Two weeks before the agreed date and nothing decided, panic began to descend. This was Manhattan and the season was summer. Two things were obvious. I needed a venue that was outdoors since the guests, I knew, would predominantly be smokers, and at least a little bit glamourous. I would worry about all the other details - buffets, booze and beauties - later on.

Al fresco in Manhattan usually means one thing, a roof top with perilous parapets and rolled asphalt that turns sticky underfoot under Manhattan's monsoon sun. What I wanted was a garden, but there just aren't that many empty lawns on this overstuffed island, let alone ones available for rent. The British Ambassador has a splendid garden on the East River as does Mayor Bloomberg. Somehow I didn't expect them to help.

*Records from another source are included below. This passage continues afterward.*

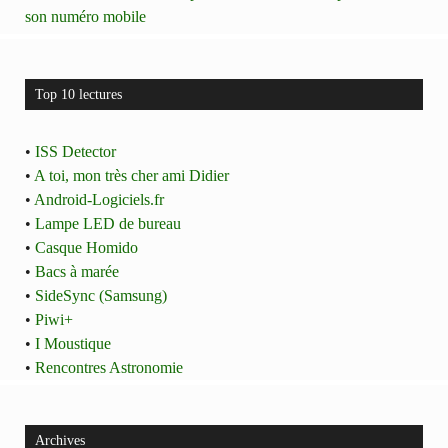
son numéro mobile
Top 10 lectures
•
ISS Detector
•
A toi, mon très cher ami Didier
•
Android-Logiciels.fr
•
Lampe LED de bureau
•
Casque Homido
•
Bacs à marée
•
SideSync (Samsung)
•
Piwi+
•
I Moustique
•
Rencontres Astronomie
Archives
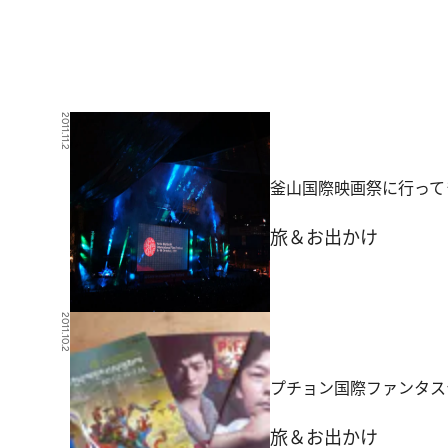
2011.11.2
釜山国際映画祭に行って
旅＆お出かけ
2011.10.2
プチョン国際ファンタス
旅＆お出かけ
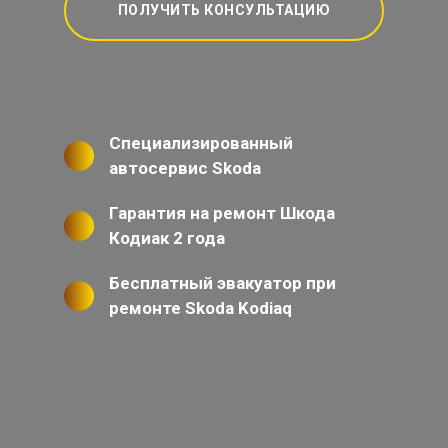
ПОЛУЧИТЬ КОНСУЛЬТАЦИЮ
Специализированный
автосервис Skoda
Гарантия на ремонт Шкода
Кодиак 2 года
Бесплатный эвакуатор при
ремонте Skoda Kodiaq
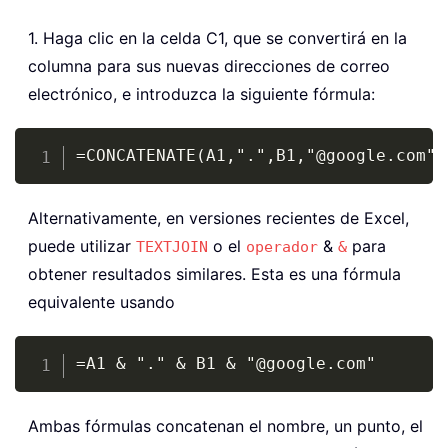
1. Haga clic en la celda C1, que se convertirá en la
columna para sus nuevas direcciones de correo
electrónico, e introduzca la siguiente fórmula:
Copy
=CONCATENATE(A1,".",B1,"@google.com")
Alternativamente, en versiones recientes de Excel,
puede utilizar
o el
&
para
TEXTJOIN
operador
&
obtener resultados similares. Esta es una fórmula
equivalente usando
Copy
=A1 & "." & B1 & "@google.com"
Ambas fórmulas concatenan el nombre, un punto, el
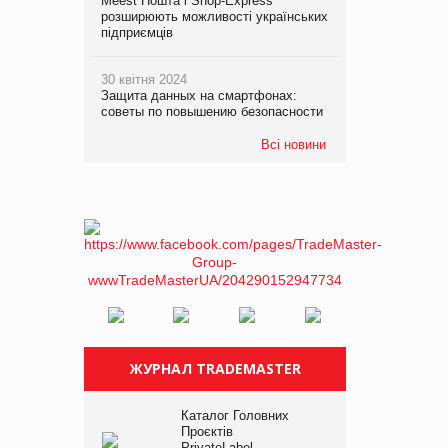
Meest Пошта і Shop-Express
розширюють можливості українських
підприємців
30 квітня 2024
Защита данных на смартфонах:
советы по повышению безопасности
Всі новини
ЖУРНАЛ TRADEMASTER
Каталог Головних
Проєктів
PrivateLabel –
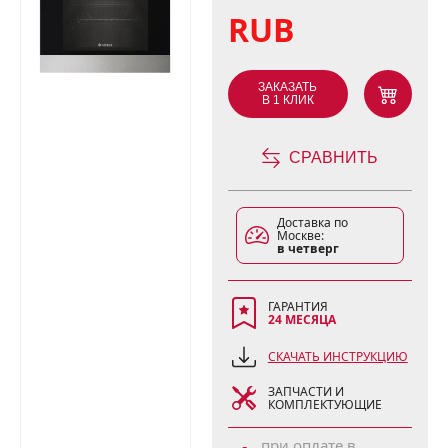
RUB
ЗАКАЗАТЬ
В 1 КЛИК
СРАВНИТЬ
Доставка по
Москве:
в четверг
ГАРАНТИЯ
24 МЕСЯЦА
СКАЧАТЬ ИНСТРУКЦИЮ
ЗАПЧАСТИ И
КОМПЛЕКТУЮЩИЕ
при оплате в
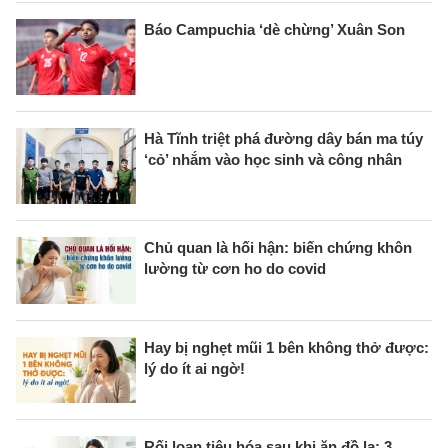
Báo Campuchia ‘dè chừng’ Xuân Son
Hà Tĩnh triệt phá đường dây bán ma túy
‘cỏ’ nhắm vào học sinh và công nhân
Chủ quan là hối hận: biến chứng khôn
lường từ cơn ho do covid
Hay bị nghẹt mũi 1 bên không thở được:
lý do ít ai ngờ!
Rối loạn tiêu hóa sau khi ăn đồ lạ: 3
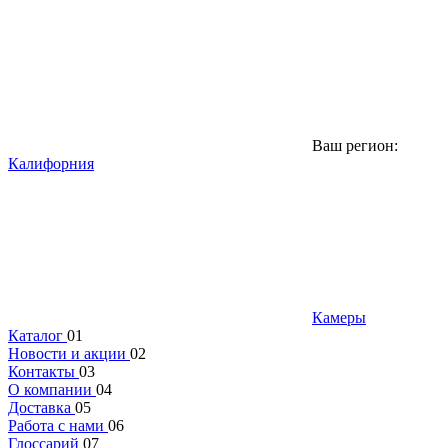
Ваш регион:
Калифорния
Камеры
Каталог
01
Новости и акции
02
Контакты
03
О компании
04
Доставка
05
Работа с нами
06
Глоссарий
07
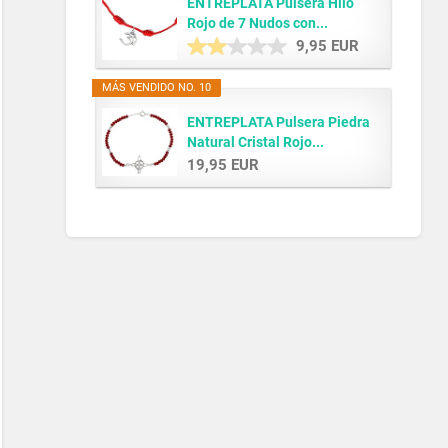
ENTREPLATA Pulsera Hilo
Rojo de 7 Nudos con...
9,95 EUR
MÁS VENDIDO NO. 10
ENTREPLATA Pulsera Piedra
Natural Cristal Rojo...
19,95 EUR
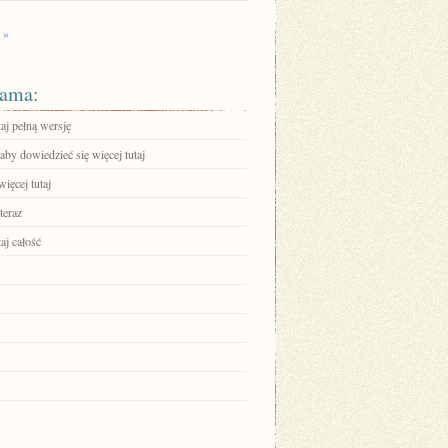
 »
ama:
aj pełną wersję
 aby dowiedzieć się więcej tutaj
ięcej tutaj
teraz
aj całość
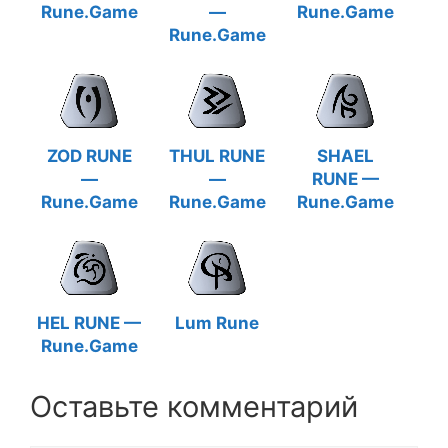
Rune.Game
—
Rune.Game
Rune.Game
ZOD RUNE
THUL RUNE
SHAEL
—
—
RUNE —
Rune.Game
Rune.Game
Rune.Game
HEL RUNE —
Lum Rune
Rune.Game
Оставьте комментарий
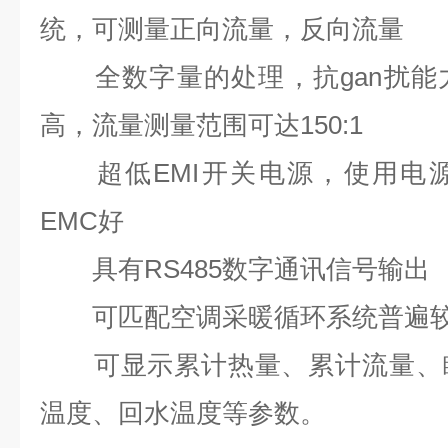
统，可测量正向流量，反向流量
全数字量的处理，抗
gan扰能
高，流量测量范围可达150:1
超低EMI开关电源，使用电源
EMC好
具有RS485数字通讯信号输出
可匹配空调采暖循环系统普遍较
可显示累计热量、累计流量、瞬
温度、回水温度等参数。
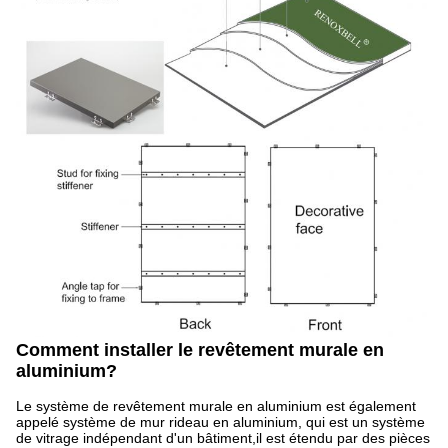
Comment installer le revêtement murale en
aluminium?
Le système de revêtement murale en aluminium est également
appelé système de mur rideau en aluminium, qui est un système
de vitrage indépendant d'un bâtiment,il est étendu par des pièces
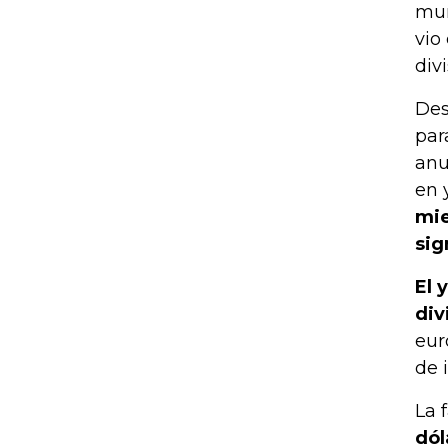
mun
vio
div
Des
par
anu
en 
mie
sig
El 
div
eur
de 
La 
dól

Fortunately there are folk in this town who make their living organising such theatre. My first call was to Zoe, who has long worked for Nadine Johnson, the undisputed queen of all things PR in Manhattan. Nadine knows more about throwing a good party than Tom Cruise knows about acting (or religion or women's hormones). Zoe puts me in contact with Stephanie at a competing PR firm, who in turn passes me on to Bridget at yet another, called Syndicate. And Bridget - bless her - comes up with the goods.

Feeling quite puffed up, I informed the two birthday boys that they could at last issue their invitations. Their party was to be at the cutting edge of this summer's hot new trend in New York entertaining - it would happen in what they are calling, slightly preposterously, an "outdoor lounge". Ours for the night was the newly opened Yard at the swanky Soho Grand Hotel. There would be a bar on wheels, music piped through speakers, ship's deck furniture, blankets on the ground, and, best of all, the guests could come barefoot. Yes, we would be celebrating on real grass.

Trashy babes

That settled it was time to ring Nadine - a tall, gritty-voiced, blond Belgian native (via colonial Congo), who is vaguely terrifying to all but the most alpha of males - for some additional handy tips. Fabulous parties of hers that I have attended include the launch of now-defunct Talk magazine on Liberty Island six years ago, where guests included Madonna and Robert DeNiro, and a Halloween bash last October in the former home of Gianni Versace on Miami's South Beach. What were her secrets?

The key to any New York party, she began, is a "great venue, a great reason and great guests". So far, so good, I reasoned, even though I didn't have Madonna's address. It is always good to have a "babe du jour" on hand, she added. (At the Talk do it was Kate Moss.) "Also, the guest list should have a mix of hi-lo. You have to throw in a tart or two, some trashy babes." You need door control to keep out the paparazzi and the interlopers and, hopefully, a decent budget. And finally, of course, in Nadine's business it's usually good - but very occasionally not good at all - to get some press coverage of the night.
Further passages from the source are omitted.